Records for this task:
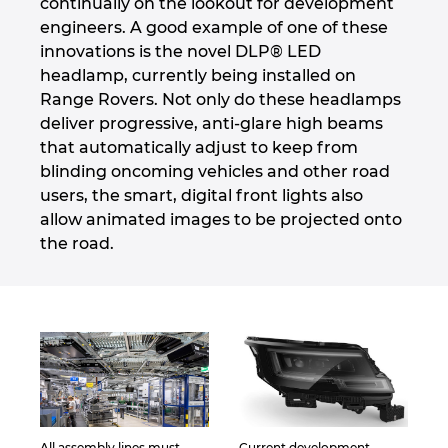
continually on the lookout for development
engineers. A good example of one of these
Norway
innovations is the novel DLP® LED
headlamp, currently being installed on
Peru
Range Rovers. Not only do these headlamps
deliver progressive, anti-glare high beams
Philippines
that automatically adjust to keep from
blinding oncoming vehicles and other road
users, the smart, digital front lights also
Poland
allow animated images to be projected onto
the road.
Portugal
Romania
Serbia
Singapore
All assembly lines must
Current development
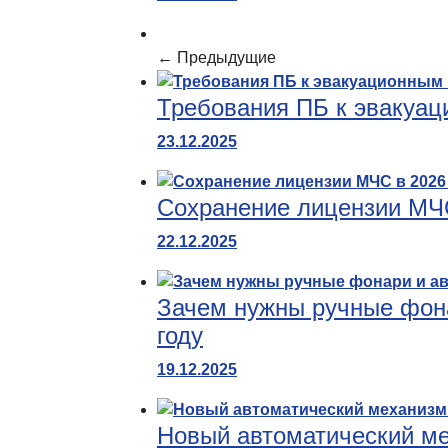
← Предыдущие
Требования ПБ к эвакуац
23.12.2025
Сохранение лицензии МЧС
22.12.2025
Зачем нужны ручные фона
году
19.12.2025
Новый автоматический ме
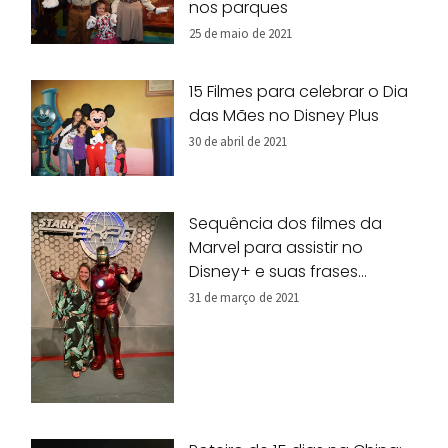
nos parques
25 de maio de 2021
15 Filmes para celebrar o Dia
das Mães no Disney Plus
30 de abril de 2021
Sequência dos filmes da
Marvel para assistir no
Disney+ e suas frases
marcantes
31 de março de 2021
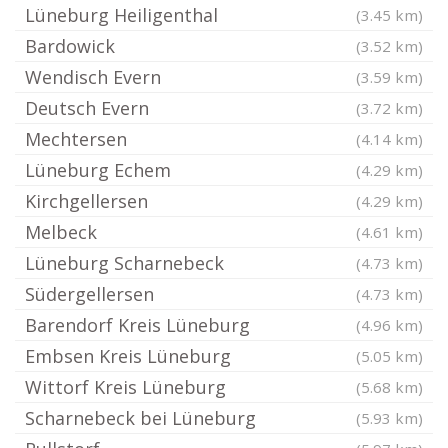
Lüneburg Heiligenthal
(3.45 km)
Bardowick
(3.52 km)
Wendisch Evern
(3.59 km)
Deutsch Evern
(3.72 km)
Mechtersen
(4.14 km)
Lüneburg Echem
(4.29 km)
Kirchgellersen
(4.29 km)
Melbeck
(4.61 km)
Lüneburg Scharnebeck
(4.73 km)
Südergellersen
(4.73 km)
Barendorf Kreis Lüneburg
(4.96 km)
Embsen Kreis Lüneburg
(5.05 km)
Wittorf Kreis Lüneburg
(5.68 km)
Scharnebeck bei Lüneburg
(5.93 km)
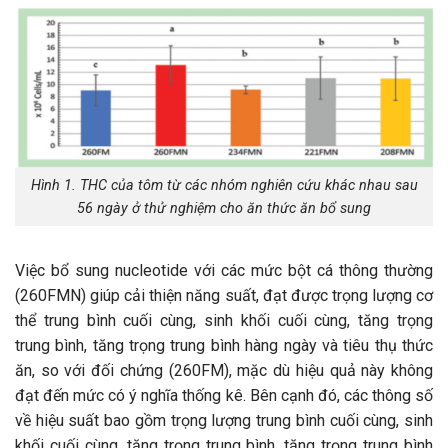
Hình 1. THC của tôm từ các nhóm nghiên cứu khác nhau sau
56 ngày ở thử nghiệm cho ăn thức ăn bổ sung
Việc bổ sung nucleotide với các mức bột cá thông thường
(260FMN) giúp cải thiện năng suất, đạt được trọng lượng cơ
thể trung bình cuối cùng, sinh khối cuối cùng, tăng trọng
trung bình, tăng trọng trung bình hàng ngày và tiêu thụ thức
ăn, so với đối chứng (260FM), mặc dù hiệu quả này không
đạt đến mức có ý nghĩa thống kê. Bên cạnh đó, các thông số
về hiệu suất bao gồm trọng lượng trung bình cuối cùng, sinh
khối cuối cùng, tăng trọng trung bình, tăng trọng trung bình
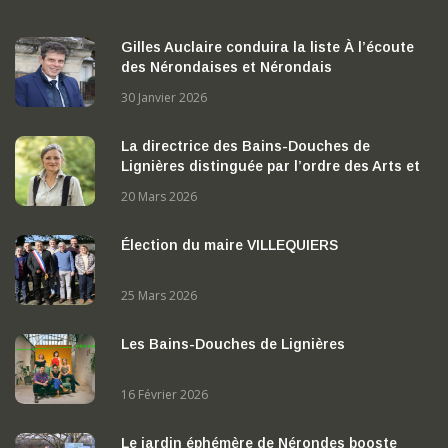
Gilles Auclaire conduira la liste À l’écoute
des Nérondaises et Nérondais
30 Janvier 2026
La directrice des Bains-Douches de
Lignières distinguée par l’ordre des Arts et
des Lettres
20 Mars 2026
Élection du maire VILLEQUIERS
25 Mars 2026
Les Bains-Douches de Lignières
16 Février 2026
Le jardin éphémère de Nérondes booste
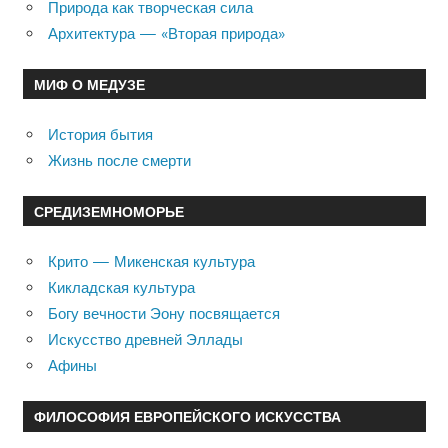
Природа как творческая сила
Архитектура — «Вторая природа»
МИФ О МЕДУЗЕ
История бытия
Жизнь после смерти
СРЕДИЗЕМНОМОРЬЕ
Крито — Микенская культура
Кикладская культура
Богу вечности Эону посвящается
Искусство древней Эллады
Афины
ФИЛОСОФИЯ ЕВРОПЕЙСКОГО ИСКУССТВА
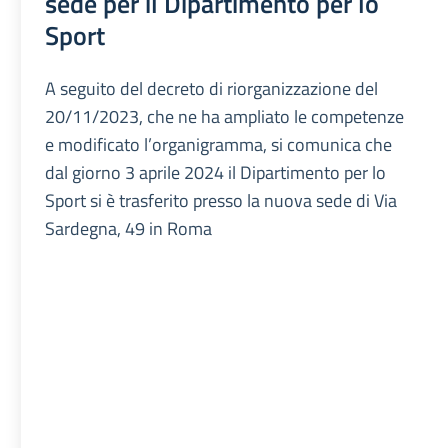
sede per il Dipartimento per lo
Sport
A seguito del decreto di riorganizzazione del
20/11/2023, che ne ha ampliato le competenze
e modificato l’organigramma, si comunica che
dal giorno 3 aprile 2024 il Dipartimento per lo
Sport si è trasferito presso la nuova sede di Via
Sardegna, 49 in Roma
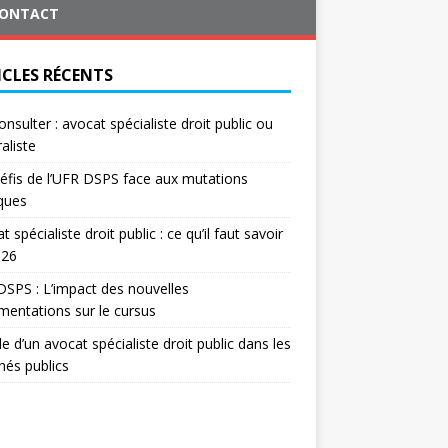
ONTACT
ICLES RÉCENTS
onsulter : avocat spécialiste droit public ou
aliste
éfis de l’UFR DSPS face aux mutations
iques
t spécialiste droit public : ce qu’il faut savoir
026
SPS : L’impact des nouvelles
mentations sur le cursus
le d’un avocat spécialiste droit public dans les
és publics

Directions for this task: The records are given above. Copy each line in them that holds "Bains".

Answer to this task:
La directrice des Bains-Douches de
Les Bains-Douches de Lignières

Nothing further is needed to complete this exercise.